On Tue, Jan 25, 2022 at 2:25 PM Song Liu <song@kernel.org> wrote:
>
> On Tue, Jan 25, 2022 at 12:00 PM Alexei Starovoitov
> <alexei.starovoitov@gmail.com> wrote:
> >
> > On Mon, Jan 24, 2022 at 11:21 PM Song Liu <song@kernel.org> wrote:
> > >
> > > On Mon, Jan 24, 2022 at 9:21 PM Alexei Starovoitov
> > > <alexei.starovoitov@gmail.com> wrote:
> > > >
> > > > On Mon, Jan 24, 2022 at 10:27 AM Song Liu <songliubraving@fb.com> wrote:
> > > > > >
> > > > > > Are arches expected to allocate rw buffers in different ways? If not,
> > > > > > I would consider putting this into the common code as well. Then
> > > > > > arch-specific code would do something like
> > > > > >
> > > > > >  header = bpf_jit_binary_alloc_pack(size, &prg_buf, &prg_addr, ...);
> > > > > >  ...
> > > > > >  /*
> > > > > >   * Generate code into prg_buf, the code should assume that its first
> > > > > >   * byte is located at prg_addr.
> > > > > >   */
> > > > > >  ...
> > > > > >  bpf_jit_binary_finalize_pack(header, prg_buf);
> > > > > >
> > > > > > where bpf_jit_binary_finalize_pack() would copy prg_buf to header and
> > > > > > free it.
> > > >
> > > > It feels right, but bpf_jit_binary_finalize_pack() sounds 100% arch
> > > > dependent. The only thing it will do is perform a copy via text_poke.
> > > > What else?
> > > >
> > > > > I think this should work.
> > > > >
> > > > > We will need an API like: bpf_arch_text_copy, which uses text_poke_copy()
> > > > > for x86_64 and s390_kernel_write() for x390. We will use bpf_arch_text_copy
> > > > > to
> > > > >   1) write header->size;
> > > > >   2) do finally copy in bpf_jit_binary_finalize_pack().
> > > >
> > > > we can combine all text_poke operations into one.
> > > >
> > > > Can we add an 'image' pointer into struct bpf_binary_header ?
> > >
> > > There is a 4-byte hole in bpf_binary_header.
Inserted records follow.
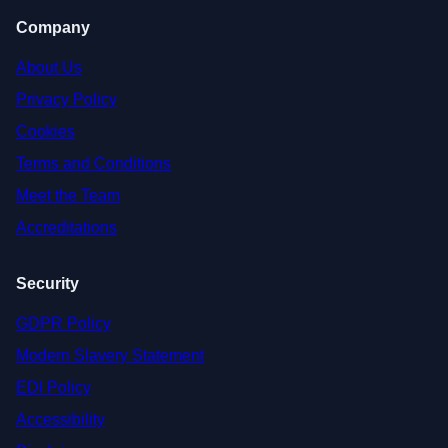
Company
About Us
Privacy Policy
Cookies
Terms and Conditions
Meet the Team
Accreditations
Security
GDPR Policy
Modern Slavery Statement
EDI Policy
Accessibility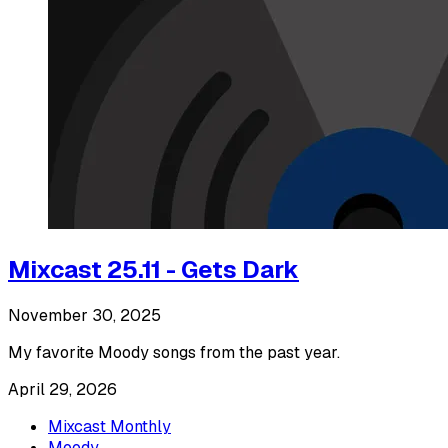
Mixcast 25.11 - Gets Dark
November 30, 2025
My favorite Moody songs from the past year.
April 29, 2026
Mixcast Monthly
Moody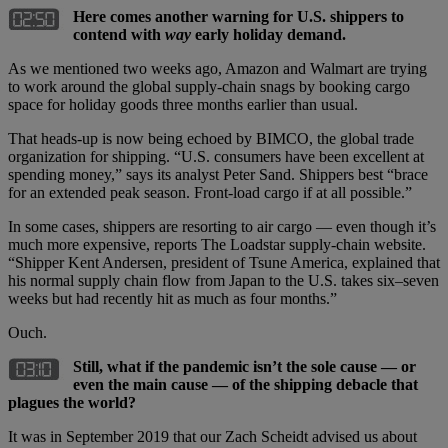
Here comes another warning for U.S. shippers to
contend with
way
early holiday demand.
As we mentioned two weeks ago, Amazon and Walmart are trying
to work around the global supply-chain snags by booking cargo
space for holiday goods three months earlier than usual.
That heads-up is now being echoed by BIMCO, the global trade
organization for shipping. “U.S. consumers have been excellent at
spending money,” says its analyst Peter Sand. Shippers best “brace
for an extended peak season. Front-load cargo if at all possible.”
In some cases, shippers are resorting to air cargo — even though it’s
much more expensive, reports The Loadstar supply-chain website.
“Shipper Kent Andersen, president of Tsune America, explained that
his normal supply chain flow from Japan to the U.S. takes six–seven
weeks but had recently hit as much as four months.”
Ouch.
Still, what if the pandemic isn’t the sole cause — or
even the main cause — of the shipping debacle that
plagues the world?
It was in September 2019 that our Zach Scheidt advised us about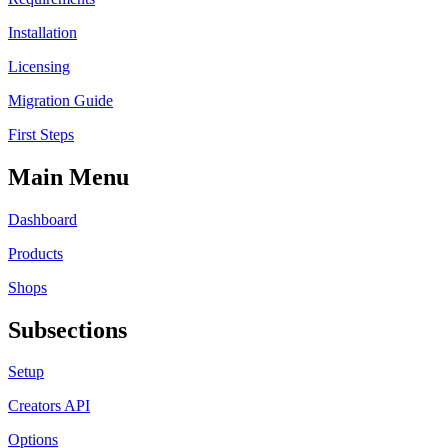
Installation
Licensing
Migration Guide
First Steps
Main Menu
Dashboard
Products
Shops
Subsections
Setup
Creators API
Options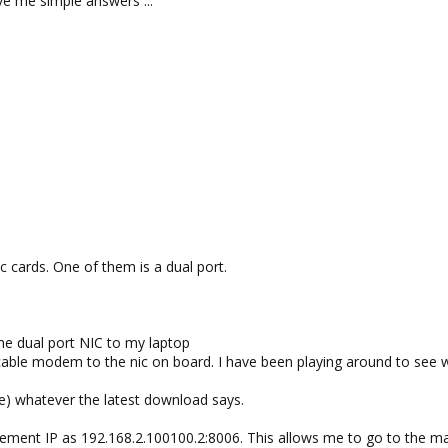
e me simple answers ...
Ic cards. One of them is a dual port.
he dual port NIC to my laptop
able modem to the nic on board. I have been playing around to see wh
ve) whatever the latest download says.
nagement IP as 192.168.2.100100.2:8006. This allows me to go to the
How about we put
> > > image_offset there? Actually we only need 2 bytes for offset.
> > >
> > > > Then do:
> > > > int bpf_jit_binary_alloc_pack(size, &ro_hdr, &rw_hdr);
> > > >
> > > > ro_hdr->image would be the address used to compute offsets by JIT.
> > >
> > > If we only do one text_poke(), we cannot write ro_hdr->image yet. We
> > > can use ro_hdr + rw_hdr->image_offset instead.
> >
> > Good points.
> > Maybe let's go back to Ilya's suggestion and return 4 pointers
> > from bpf_jit_binary_alloc_pack ?
>
> How about we use image_offset, like:
>
> struct bpf_binary_header {
>         u32 size;
>         u32 image_offset;
>         u8 image[] __aligned(BPF_IMAGE_ALIGNMENT);
> };
>
> Then we can use
>
> image = (void *)header + header->image_offset;

I'm not excited about it, since it leaks header details into JITs.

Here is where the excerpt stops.